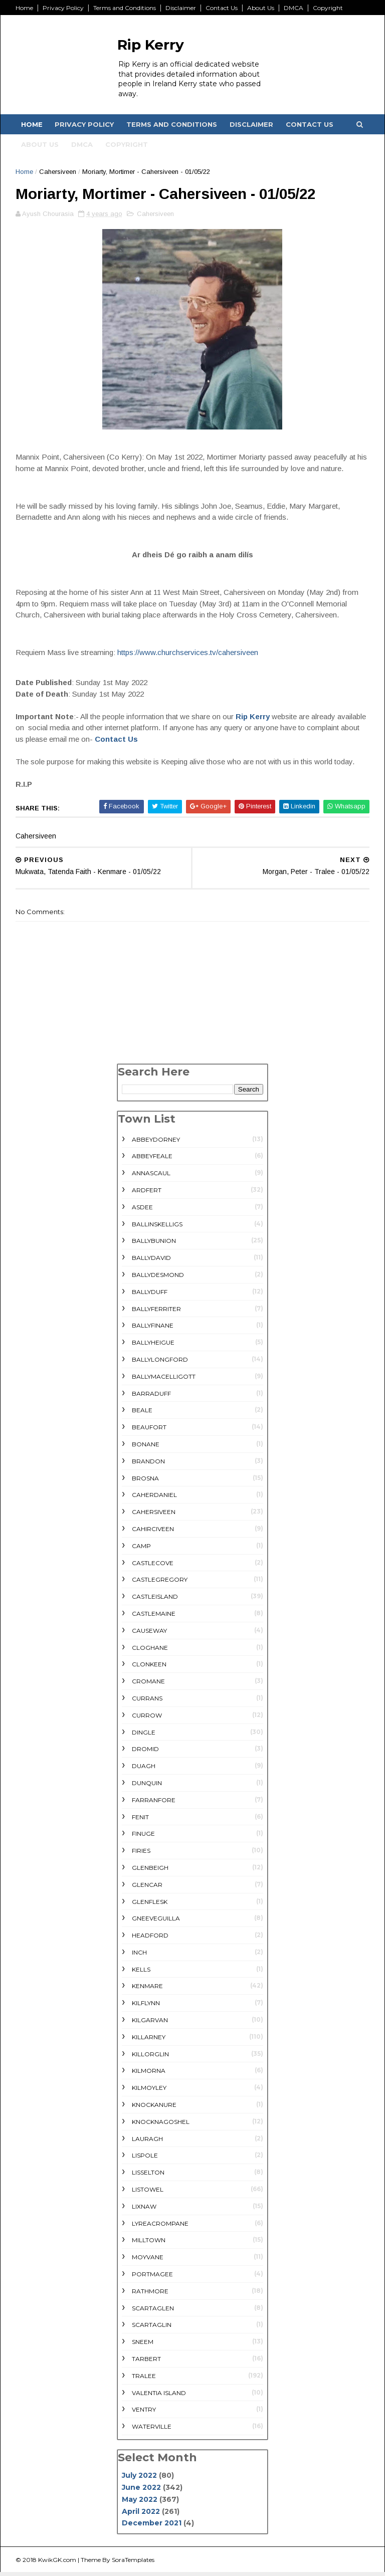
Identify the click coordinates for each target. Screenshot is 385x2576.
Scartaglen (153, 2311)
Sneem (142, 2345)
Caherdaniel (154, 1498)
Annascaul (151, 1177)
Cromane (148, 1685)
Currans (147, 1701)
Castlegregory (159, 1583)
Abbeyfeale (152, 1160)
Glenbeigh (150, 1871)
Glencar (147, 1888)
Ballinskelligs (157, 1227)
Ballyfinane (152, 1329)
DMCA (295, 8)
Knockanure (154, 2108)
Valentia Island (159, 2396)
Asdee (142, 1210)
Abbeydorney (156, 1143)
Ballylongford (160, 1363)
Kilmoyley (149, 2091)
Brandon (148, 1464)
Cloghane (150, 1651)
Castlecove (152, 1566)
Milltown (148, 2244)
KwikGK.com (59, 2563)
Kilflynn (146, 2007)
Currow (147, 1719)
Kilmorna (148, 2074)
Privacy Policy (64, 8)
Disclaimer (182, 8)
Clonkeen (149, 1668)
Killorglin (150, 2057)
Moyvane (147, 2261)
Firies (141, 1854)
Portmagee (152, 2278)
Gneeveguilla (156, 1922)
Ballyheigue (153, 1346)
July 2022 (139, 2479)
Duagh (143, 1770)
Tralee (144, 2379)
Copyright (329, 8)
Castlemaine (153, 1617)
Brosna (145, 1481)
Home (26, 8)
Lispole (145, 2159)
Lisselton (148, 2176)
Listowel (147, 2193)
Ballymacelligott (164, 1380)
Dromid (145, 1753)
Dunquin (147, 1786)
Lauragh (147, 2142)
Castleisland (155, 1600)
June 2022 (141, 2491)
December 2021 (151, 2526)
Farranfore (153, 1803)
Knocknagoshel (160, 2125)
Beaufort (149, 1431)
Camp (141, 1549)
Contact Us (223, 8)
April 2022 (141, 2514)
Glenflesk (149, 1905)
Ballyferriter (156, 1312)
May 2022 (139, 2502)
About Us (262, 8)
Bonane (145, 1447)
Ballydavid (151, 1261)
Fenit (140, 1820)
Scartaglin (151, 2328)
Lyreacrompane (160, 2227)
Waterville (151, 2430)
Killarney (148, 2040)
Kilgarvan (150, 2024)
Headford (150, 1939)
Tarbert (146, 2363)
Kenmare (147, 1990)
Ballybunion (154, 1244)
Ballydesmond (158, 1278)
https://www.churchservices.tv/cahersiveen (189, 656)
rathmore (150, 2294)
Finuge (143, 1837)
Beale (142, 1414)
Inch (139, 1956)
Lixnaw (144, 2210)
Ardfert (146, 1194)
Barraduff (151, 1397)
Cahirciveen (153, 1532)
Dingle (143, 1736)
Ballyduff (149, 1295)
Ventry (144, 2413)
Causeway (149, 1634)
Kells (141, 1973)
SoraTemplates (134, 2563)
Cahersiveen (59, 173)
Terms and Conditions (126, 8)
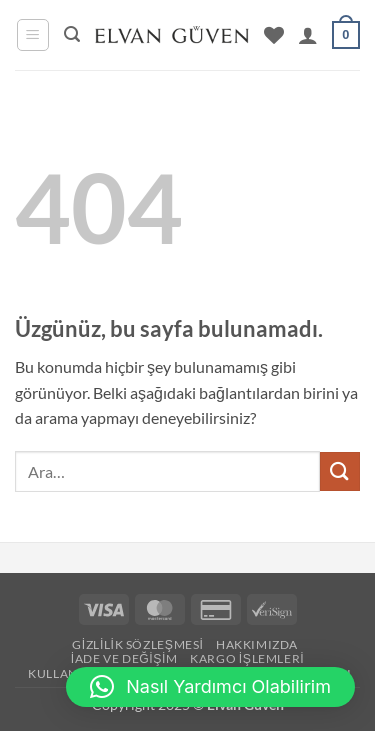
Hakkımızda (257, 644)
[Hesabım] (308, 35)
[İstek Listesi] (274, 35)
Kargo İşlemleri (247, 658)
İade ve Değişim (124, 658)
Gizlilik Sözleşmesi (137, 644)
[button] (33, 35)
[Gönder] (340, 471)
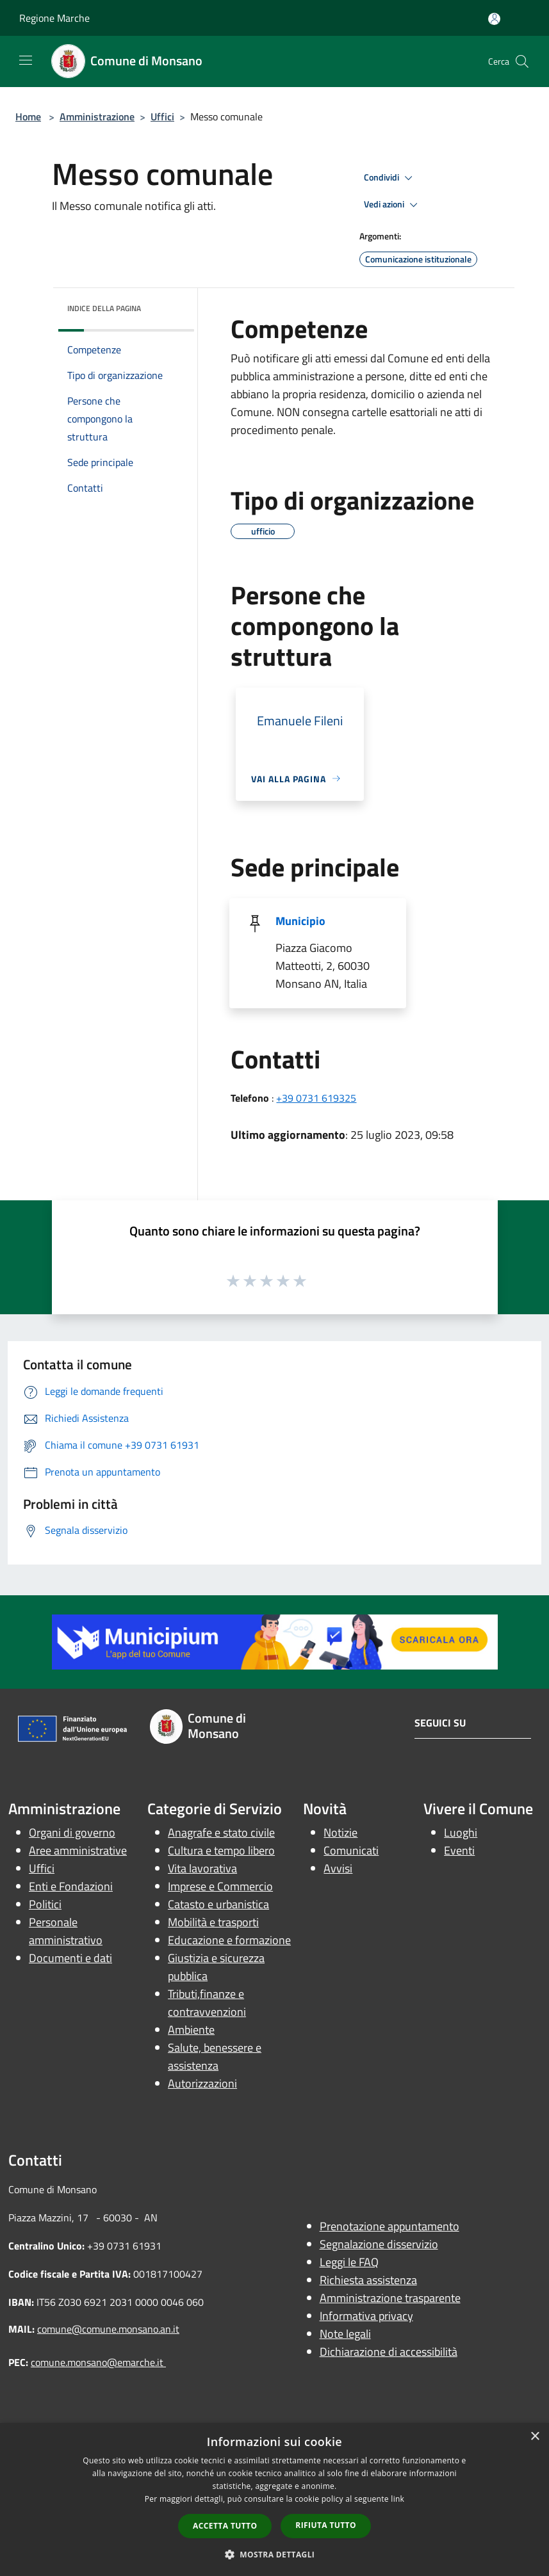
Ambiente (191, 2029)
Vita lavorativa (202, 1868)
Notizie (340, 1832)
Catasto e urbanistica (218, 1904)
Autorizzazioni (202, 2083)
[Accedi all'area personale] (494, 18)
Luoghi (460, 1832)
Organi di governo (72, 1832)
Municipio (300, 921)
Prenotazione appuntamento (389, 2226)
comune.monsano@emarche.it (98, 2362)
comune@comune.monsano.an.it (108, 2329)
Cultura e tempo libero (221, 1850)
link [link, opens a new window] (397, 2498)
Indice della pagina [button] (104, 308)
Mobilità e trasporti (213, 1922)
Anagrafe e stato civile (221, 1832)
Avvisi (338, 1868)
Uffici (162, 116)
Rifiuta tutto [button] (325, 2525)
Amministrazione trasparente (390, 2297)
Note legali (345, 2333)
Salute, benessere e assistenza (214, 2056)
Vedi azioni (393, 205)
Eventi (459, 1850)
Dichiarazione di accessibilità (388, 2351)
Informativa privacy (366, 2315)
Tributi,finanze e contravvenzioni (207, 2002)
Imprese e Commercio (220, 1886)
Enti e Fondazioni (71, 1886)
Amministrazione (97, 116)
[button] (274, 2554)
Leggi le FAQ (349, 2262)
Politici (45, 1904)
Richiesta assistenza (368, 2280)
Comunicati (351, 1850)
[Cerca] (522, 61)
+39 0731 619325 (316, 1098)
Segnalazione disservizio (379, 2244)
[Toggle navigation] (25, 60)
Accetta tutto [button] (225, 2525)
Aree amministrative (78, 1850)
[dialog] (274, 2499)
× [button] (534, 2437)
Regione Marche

----

Problem description: Produce an exact copy of the lines from the one containing "Vita lavorativa (202, 1868)" through the final line of the data, both ends included, and only those.

Result of the exercise:
Vita lavorativa (202, 1868)
Notizie (340, 1832)
Catasto e urbanistica (218, 1904)
Autorizzazioni (202, 2083)
[Accedi all'area personale] (494, 18)
Luoghi (460, 1832)
Organi di governo (72, 1832)
Municipio (300, 921)
Prenotazione appuntamento (389, 2226)
comune.monsano@emarche.it (98, 2362)
comune@comune.monsano.an.it (108, 2329)
Cultura e tempo libero (221, 1850)
link [link, opens a new window] (397, 2498)
Indice della pagina [button] (104, 308)
Mobilità e trasporti (213, 1922)
Anagrafe e stato civile (221, 1832)
Avvisi (338, 1868)
Uffici (162, 116)
Rifiuta tutto [button] (325, 2525)
Amministrazione trasparente (390, 2297)
Note legali (345, 2333)
Salute, benessere e assistenza (214, 2056)
Vedi azioni (393, 205)
Eventi (459, 1850)
Dichiarazione di accessibilità (388, 2351)
Informativa privacy (366, 2315)
Tributi,finanze e contravvenzioni (207, 2002)
Imprese e Commercio (220, 1886)
Enti e Fondazioni (71, 1886)
Amministrazione (97, 116)
[button] (274, 2554)
Leggi le FAQ (349, 2262)
Politici (45, 1904)
Richiesta assistenza (368, 2280)
Comunicati (351, 1850)
[Cerca] (522, 61)
+39 0731 619325 (316, 1098)
Segnalazione disservizio (379, 2244)
[Toggle navigation] (25, 60)
Accetta tutto [button] (225, 2525)
Aree amministrative (78, 1850)
[dialog] (274, 2499)
× [button] (534, 2437)
Regione Marche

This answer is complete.